On Structural Aspects of Friends-And-Strangers Graphs

TL;DR

This paper characterizes when the friends-and-strangers graph is connected for all biconnected graphs X, showing it depends on the structure of Y's complement, and explores the girth of these graphs with star graphs.

Contribution

It proves a necessary and sufficient condition for the connectivity of friends-and-strangers graphs for all biconnected X, resolving a conjecture, and advances understanding of girth in these graphs.

Findings

Connectivity characterized by Y's complement being a forest with coprime-sized trees.

Resolved a conjecture of Defant and Kravitz on graph connectivity.
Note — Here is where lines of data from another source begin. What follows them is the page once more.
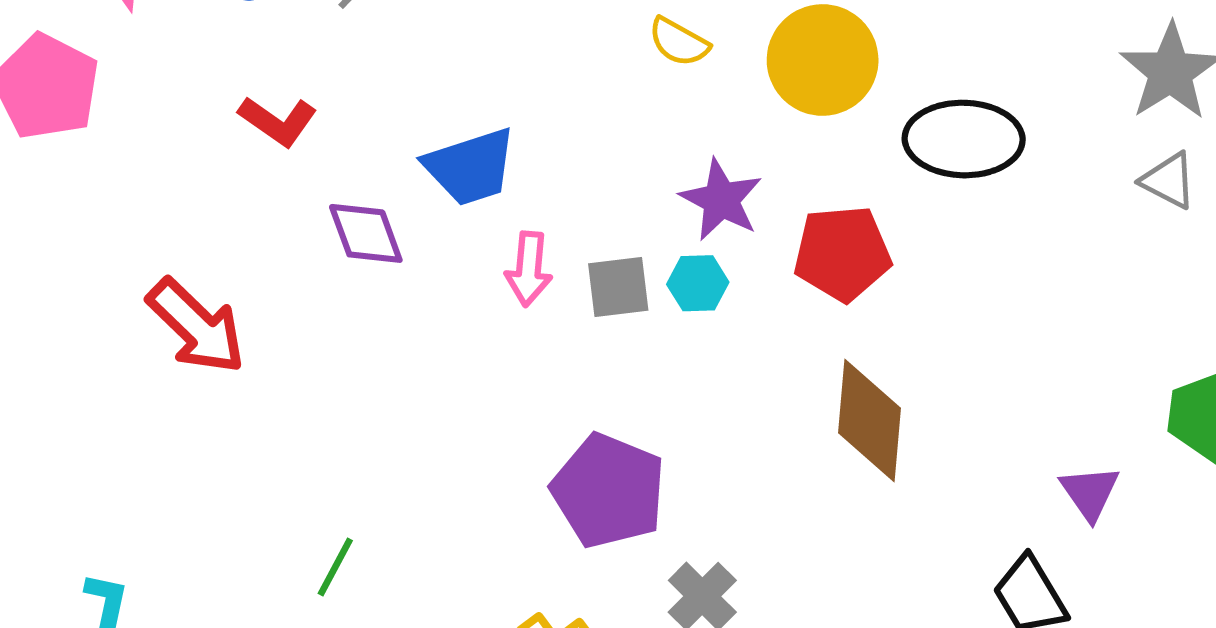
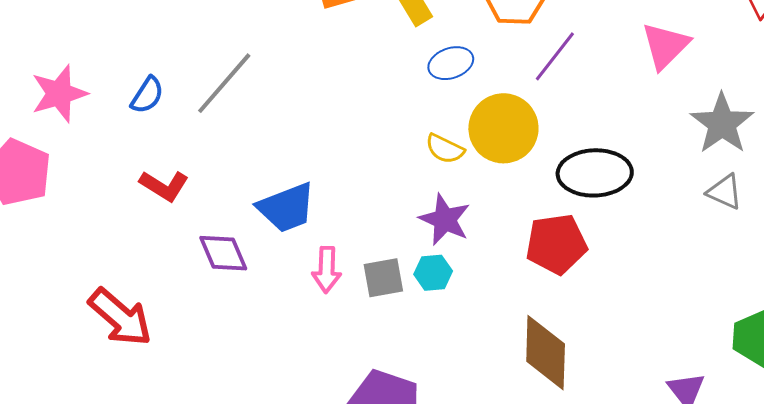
yellow semicircle: (679, 42) -> (445, 149), moved
red pentagon: (842, 253) -> (556, 244), moved

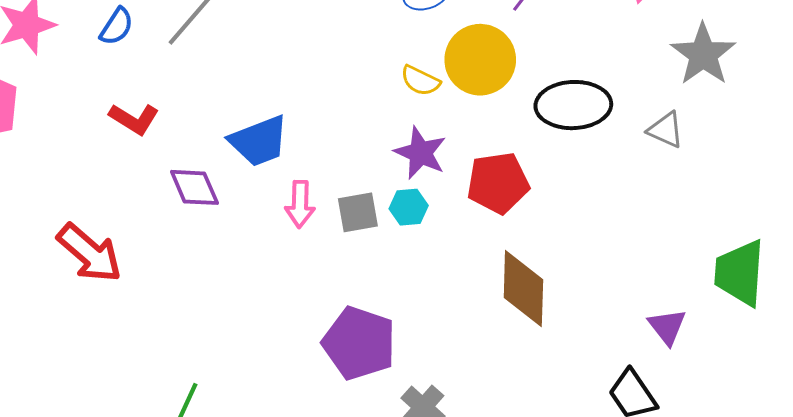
gray triangle: (725, 192) -> (666, 130), moved
red pentagon: (556, 244) -> (498, 183), moved

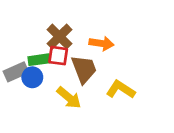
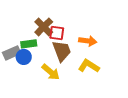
orange arrow: (102, 43) -> (88, 41), moved
red square: (58, 56) -> (57, 33), moved

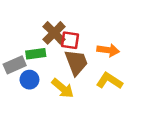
blue circle: (24, 57) -> (29, 80), moved

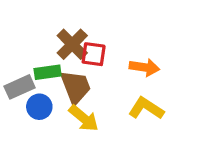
brown trapezoid: (76, 62) -> (75, 87), moved

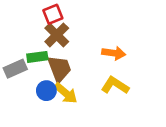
red square: (94, 54) -> (53, 14), moved, turned -30
blue circle: (39, 107) -> (46, 91), moved

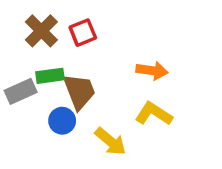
red square: (53, 14) -> (83, 33), moved
brown cross: (57, 35) -> (41, 31), moved
yellow arrow: (66, 93) -> (110, 141), moved

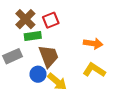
green rectangle: (50, 76) -> (33, 36), moved
yellow arrow: (110, 141) -> (57, 82), moved

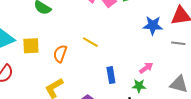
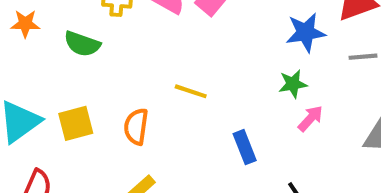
green star: (139, 86) -> (293, 84), moved

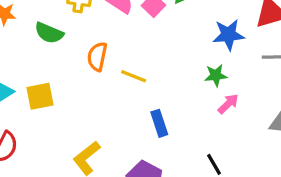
orange semicircle: (136, 127) -> (97, 57), moved
blue rectangle: (245, 147) -> (159, 123), moved

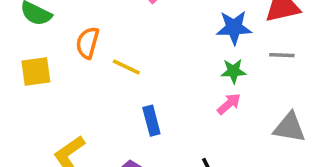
green star: (216, 75) -> (233, 71), moved
yellow square: (40, 96) -> (36, 72), moved

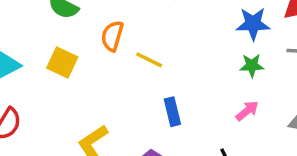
yellow square: (36, 72) -> (62, 63), turned 32
pink arrow: (229, 104) -> (247, 111), moved

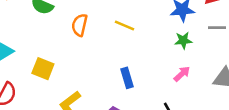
yellow line: (149, 60) -> (124, 26), moved
yellow square: (62, 63) -> (43, 69), moved

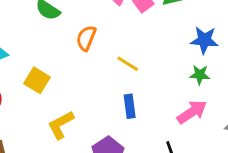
yellow line: (124, 26) -> (128, 64), moved
pink arrow: (182, 74) -> (192, 112), size x1.5

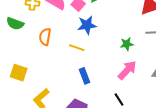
blue star: (204, 40) -> (87, 25), moved

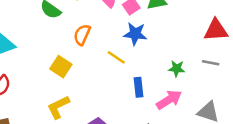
yellow square: (19, 73) -> (61, 67), moved
blue rectangle: (85, 76) -> (139, 87), moved

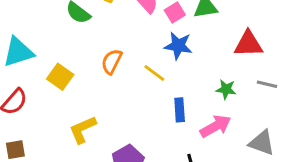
red triangle: (216, 30) -> (248, 44), moved
orange semicircle: (82, 35) -> (112, 61), moved
yellow square: (61, 67) -> (60, 77), moved

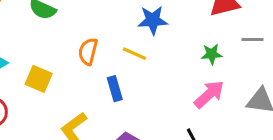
blue rectangle: (180, 110) -> (115, 89), moved

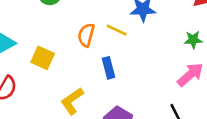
yellow line: (134, 54) -> (117, 30), moved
Progress on determining the girth of friends-and-strangers graphs with star graphs.

Abstract

Given two graphs $X$ and $Y$ with the same number of vertices, the friends-and-strangers graph $\mathsf{FS}(X, Y)$ has as its vertices all $n!$ bijections from $V(X)$ to $V(Y)$, with bijections $\sigma, \tau$ adjacent if and only if they differ on two elements of $V(X)$, whose mappings are adjacent in $Y$. In this article, we study necessary and sufficient conditions for $\mathsf{FS}(X, Y)$ to be connected for all graphs $X$ from some set. In the setting that we take $X$ to be drawn from the set of all biconnected graphs, we prove that $\mathsf{FS}(X, Y)$ is connected for all biconnected $X$ if and only if $\overline{Y}$ is a forest with trees of jointly coprime size; this resolves a conjecture of Defant and Kravitz. We also initiate and make significant progress toward determining the girth of $\mathsf{FS}(X, \text{Star}_n)$ for connected graphs $X$, and in particular focus on the necessary trajectories that the central vertex of $\text{Star}_n$ takes around all such graphs $X$ to achieve the girth.